What is BRCA testing all about?
First of all, the genetic BRCA testing is not a test to detect whether or not if you have cancer. Rather, it is a test that helps doctors determine whether you and your family are at an increased risk of developing breast cancer or ovarian cancer. BRCA testing is done to check if there are any mutations in the BRCA1 or BRCA2 genes. These genes are usually present in all people, and belong to a class of genes called tumor suppressors.
What does HBOC mean?
Hereditary breast and ovarian cancer (HBOC) refers to these two cancers that run in certain families, and this may occur because of some alteration in the BRCA1 or BRCA2 genes of the family members. If you have a BRCA gene mutation, you can have up to an 87 percent chance of breast cancer and up to 44 percent of developing ovarian cancer. Such genetic mutations can be passed down to you from either parent. If a man has such a mutation, his risk of developing breast cancer and prostate cancer goes up.
Who should be tested for BRCA mutations?
A genetic counselor can be of help if you want to understand whether or not you have an inherited risk of developing breast or ovarian cancer.
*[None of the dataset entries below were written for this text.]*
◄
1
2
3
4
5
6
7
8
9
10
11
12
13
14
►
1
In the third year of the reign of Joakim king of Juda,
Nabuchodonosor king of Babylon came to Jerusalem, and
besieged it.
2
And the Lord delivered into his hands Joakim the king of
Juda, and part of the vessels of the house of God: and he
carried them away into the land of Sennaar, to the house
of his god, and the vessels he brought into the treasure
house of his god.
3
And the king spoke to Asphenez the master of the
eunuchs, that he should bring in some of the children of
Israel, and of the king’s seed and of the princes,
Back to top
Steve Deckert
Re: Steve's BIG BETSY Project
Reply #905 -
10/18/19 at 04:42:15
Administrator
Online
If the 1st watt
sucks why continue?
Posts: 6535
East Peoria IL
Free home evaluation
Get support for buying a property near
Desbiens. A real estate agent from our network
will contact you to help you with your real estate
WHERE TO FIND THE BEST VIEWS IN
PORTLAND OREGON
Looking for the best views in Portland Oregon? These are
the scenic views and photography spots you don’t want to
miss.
Usually, people asked to get BRCA testing done have one or more of these factors:
- Family members who have multiple cancers (for example, breast and ovarian)
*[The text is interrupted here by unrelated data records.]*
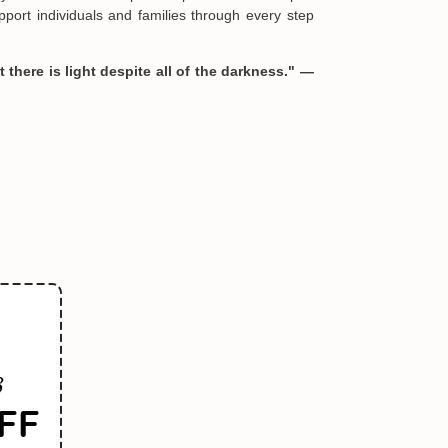
port individuals and families through every step
 there is light despite all of the darkness." —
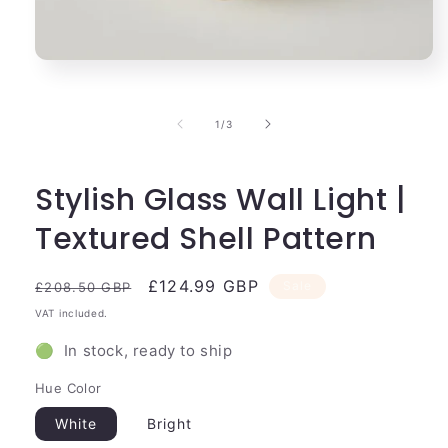
Open
media
1
in
of
1
/
3
modal
Stylish Glass Wall Light |
Textured Shell Pattern
Regular
Sale
£124.99 GBP
Sale
£208.50 GBP
price
price
VAT included.
🟢 In stock, ready to ship
Hue Color
White
Bright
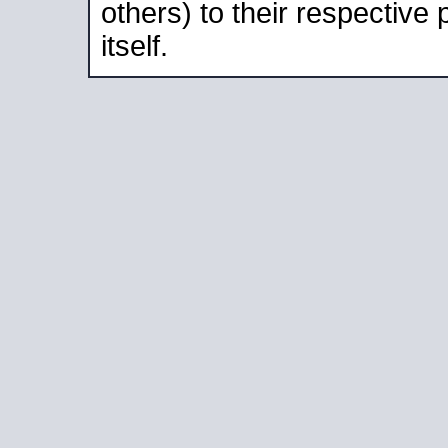
others) to their respective
itself.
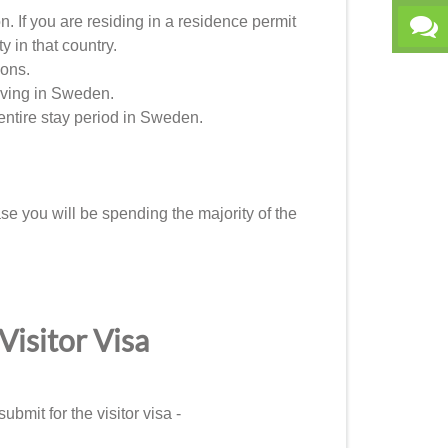
. If you are residing in a residence permit
y in that country.
ions.
living in Sweden.
entire stay period in Sweden.
se you will be spending the majority of the
isitor Visa
ubmit for the visitor visa -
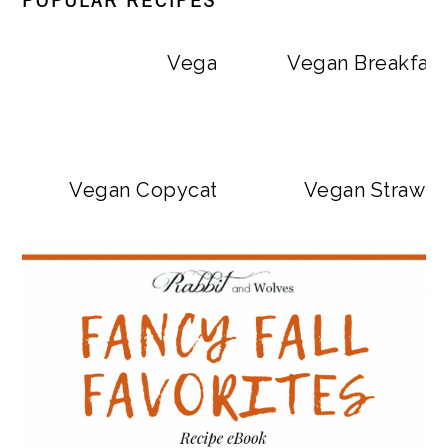
POPULAR RECIPES
Vegan Big Mac Bowls
Vegan Breakfast
Vegan Copycat Dave’s Hot Chicken Sa
Vegan Strawbe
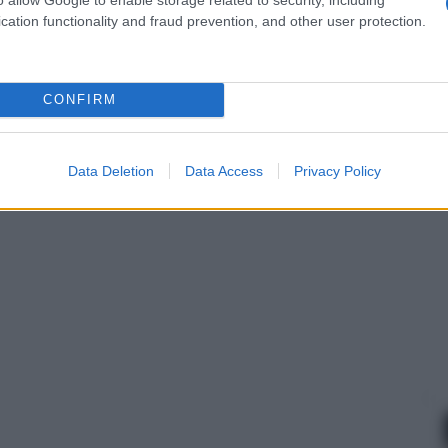
cation functionality and fraud prevention, and other user protection.
CONFIRM
Data Deletion
Data Access
Privacy Policy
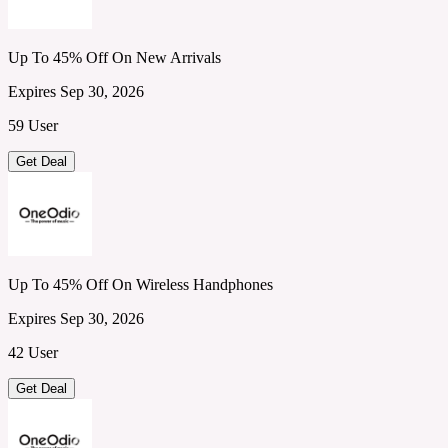
Up To 45% Off On New Arrivals
Expires Sep 30, 2026
59 User
Get Deal
Up To 45% Off On Wireless Handphones
Expires Sep 30, 2026
42 User
Get Deal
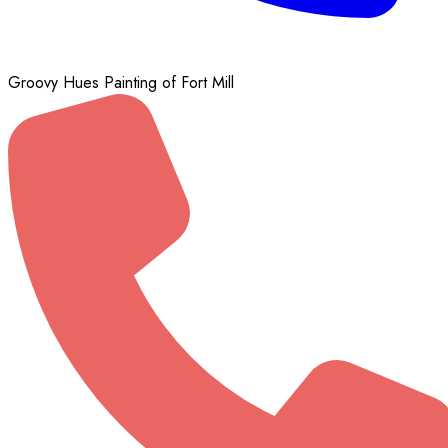
Groovy Hues Painting of Fort Mill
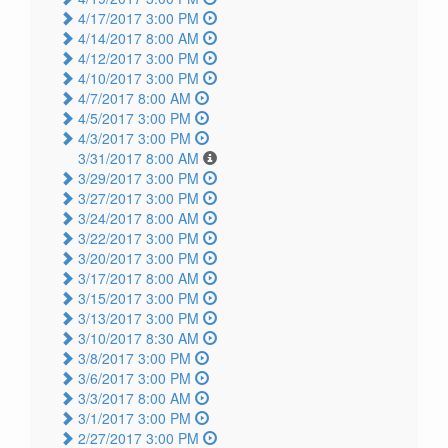
4/17/2017 3:00 PM
4/14/2017 8:00 AM
4/12/2017 3:00 PM
4/10/2017 3:00 PM
4/7/2017 8:00 AM
4/5/2017 3:00 PM
4/3/2017 3:00 PM
3/31/2017 8:00 AM
3/29/2017 3:00 PM
3/27/2017 3:00 PM
3/24/2017 8:00 AM
3/22/2017 3:00 PM
3/20/2017 3:00 PM
3/17/2017 8:00 AM
3/15/2017 3:00 PM
3/13/2017 3:00 PM
3/10/2017 8:30 AM
3/8/2017 3:00 PM
3/6/2017 3:00 PM
3/3/2017 8:00 AM
3/1/2017 3:00 PM
2/27/2017 3:00 PM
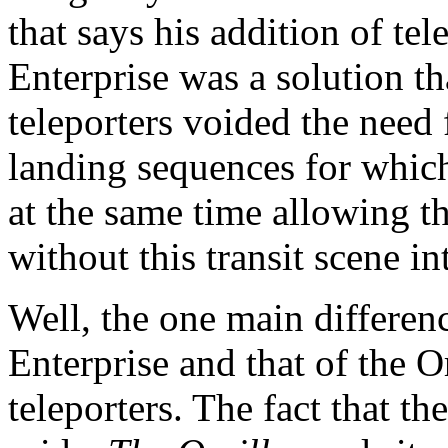
that says his addition of tel
Enterprise was a solution th
teleporters voided the need 
landing sequences for which
at the same time allowing t
without this transit scene in
Well, the one main differen
Enterprise and that of the Or
teleporters. The fact that t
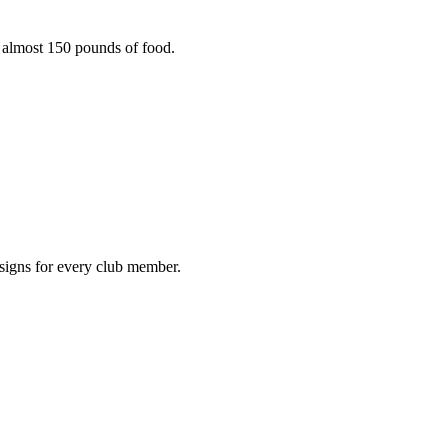
g almost 150 pounds of food.
igns for every club member.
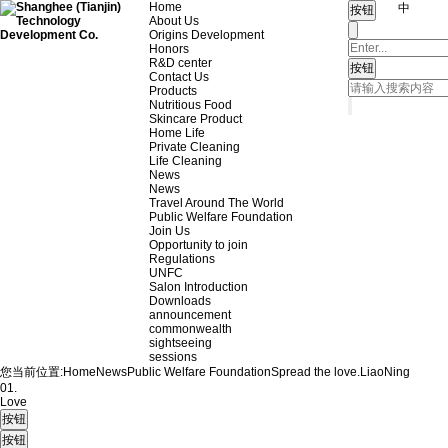
Home
中
About Us
Origins Development
Honors
R&D center
Contact Us
Products
Nutritious Food
Skincare Product
Home Life
Private Cleaning
Life Cleaning
News
News
Travel Around The World
Public Welfare Foundation
Join Us
Opportunity to join
Regulations
UNFC
Salon Introduction
Downloads
announcement
commonwealth
sightseeing
sessions
您当前位置:
Home
News
Public Welfare Foundation
Spread the love.
LiaoNing
01.
Love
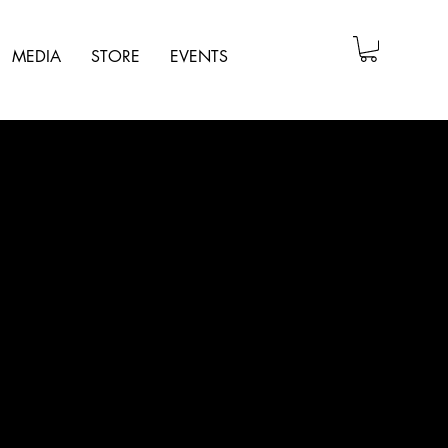
MEDIA
STORE
EVENTS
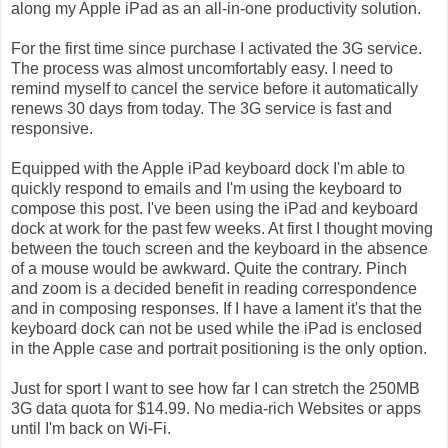
along my Apple iPad as an all-in-one productivity solution.
For the first time since purchase I activated the 3G service.
The process was almost uncomfortably easy. I need to
remind myself to cancel the service before it automatically
renews 30 days from today. The 3G service is fast and
responsive.
Equipped with the Apple iPad keyboard dock I'm able to
quickly respond to emails and I'm using the keyboard to
compose this post. I've been using the iPad and keyboard
dock at work for the past few weeks. At first I thought moving
between the touch screen and the keyboard in the absence
of a mouse would be awkward. Quite the contrary. Pinch
and zoom is a decided benefit in reading correspondence
and in composing responses. If I have a lament it's that the
keyboard dock can not be used while the iPad is enclosed
in the Apple case and portrait positioning is the only option.
Just for sport I want to see how far I can stretch the 250MB
3G data quota for $14.99. No media-rich Websites or apps
until I'm back on Wi-Fi.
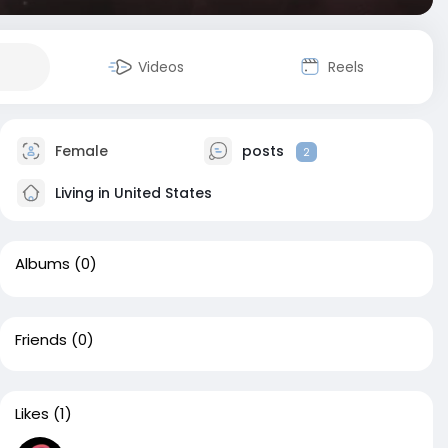
Videos
Reels
Female
posts
2
Living in United States
Albums
(0)
Friends
(0)
Likes
(1)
- Several members of the family who had different cancers throughout generations
- A family member who was diagnosed with cancer before the age of 50
- A history of male breast cancers in the family, or clustering of other cancers such as prostate, colon, or stomach
How is BRCA testing done?
In most cases, BRCA testing involves a simple blood test using a needle to draw blood. This blood sample is then sent to a special lab for DNA analysis. Your doctor may recommend genetic counseling both before and after the BRCA testing. In some cases, BRCA testing is done by collecting other sample types for the DNA analysis, like your saliva or a skin biopsy.
How long after the BRCA testing can I expect the results?
It usually takes a number of weeks to get the results for your BRCA testing. You get your test results from your genetic counselor, and then discuss the next steps depending on your results.
What can the test results mean?
If you test positive after your BRCA testing, it means that you have an inherited genetic mutation of the BRCA1 or BRCA2 gene. Although it means that you are at an increased risk of developing breast or ovarian cancer, it does not mean that you will get these cancers for sure.
A negative result means that you do not have an inherited genetic mutation in your BRCA genes. However, it does not indicate that you will never develop cancer in your lifetime.
A third type of result is found in approximately 7 percent of BRCA testing cases, which reveals a mutation that is of unclear significance. This means that either of the BRCA1 or BRCA2 gene has some abnormality, but it isn’t clear that the abnormality is associated with an increased chance of developing breast or ovarian cancer.
Depending on your BRCA testing results, your doctor will recommend the best course of action for you. If you test positive, he/she will discuss the options that you have and the things that you can do to manage your risk of developing breast or ovarian cancer.